The UK is facing a massive undersupply of housing, with the construction of homes running at only 30 000 a year – well below levels of more than 50 000 seen in 2011 and 2012. Industry players estimate that the UK requires about 270 000 new affordable homes a year.
Private developers are expected to plug the shortages.
For the housing opportunities available, South Africans can purchase a full title studio apartment (20m² to 25m²) for as little as R1.2 million (£75 000), which can be leased for student accommodation purposes.
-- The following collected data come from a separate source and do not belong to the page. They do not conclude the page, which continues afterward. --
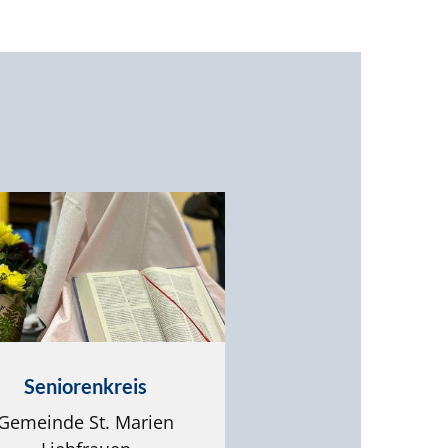
Seniorenkreis
Gemeinde St. Marien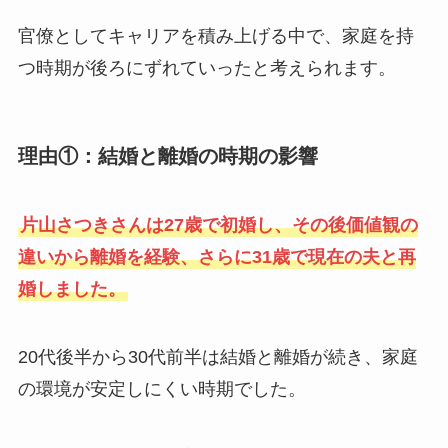
官僚としてキャリアを積み上げる中で、家庭を持
つ時期が後ろにずれていったと考えられます。
理由①：結婚と離婚の時期の影響
片山さつきさんは27歳で初婚し、その後価値観の
違いから離婚を経験、さらに31歳で現在の夫と再
婚しました。
20代後半から30代前半は結婚と離婚が続き、家庭
の環境が安定しにくい時期でした。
Hurst and Wills has partnered with student accommodation property developers that offer fully furnished apartments and are managed by a local property expert.
“We are attracted to student accommodation market as we think that’s where the growth is,” said Bathurst.
Along with shortages of quality housing, the student accommodation market has seen a growing number of students coming into the UK and enrolling at learning institutions. The UK is also attracts a number of international students, particularly from India, Saudi Arabia, Nigeria, and China.
This essentially creates a demand for accommodation, especially when learning institutions can only accommodate a limited number of students on campus.
“These students expect quality accommodation; they don’t want to share or be in a dormitory style-accommodation. In some cities, they only have beds (units) for 30% of the students. There is a huge demand to build more student accommodation that is close to universities.”
Bathurst is particularly interested in northern UK cities like Manchester and Liverpool.
Both locations are seeing huge infrastructure investments after many years of neglect. In 2016, the government confirmed plans to build a £56 billion high-speed train, which will allow commuters to travel from Manchester to Central London in an hour, compared with the current two-hour journey. The high-speed train development is expected to be operational from 2026.
Chinese investors recently pledged £1 billion to refurbish Manchester Airport by 2023. Once the infrastructure projects are completed, other offices and retail developments are expected to follow, and surrounding properties might see an increase in their valuation.
Yields and returns
UK-based bank LendInvest named Manchester as the best buy-to-let area in England for rental yields – a key metric for measuring the rate of income a landlord can achieve from a property.
Buy-to-let investors are achieving an average gross rental yield (before excluding costs) of 5.55% (in pound terms) in December 2017, according to LendInvest. After converting to rand, the yield can amount to almost 20%. This is impressive compared to what landlords are achieving in South Africa – an average gross rental yield of between 6.5% and 9.3%.
Like with any investment class, investing in property is largely speculative. The investment case for the UK property market hinges on currency exchange rates, with the pound expected to be volatile in the next few months as Brexit negotiations continue.
Expect to pay taxes when diversifying in the UK, mainly a Stamp Duty Land Tax, equivalent to Transfer Duty tax in South Africa. This UK tax is levied on residential property purchases worth more than £125 000 (R2 million).
Other costs to be incurred are conveyancing costs, council tax on property (similar to municipality tax) and capital gains tax when selling a property.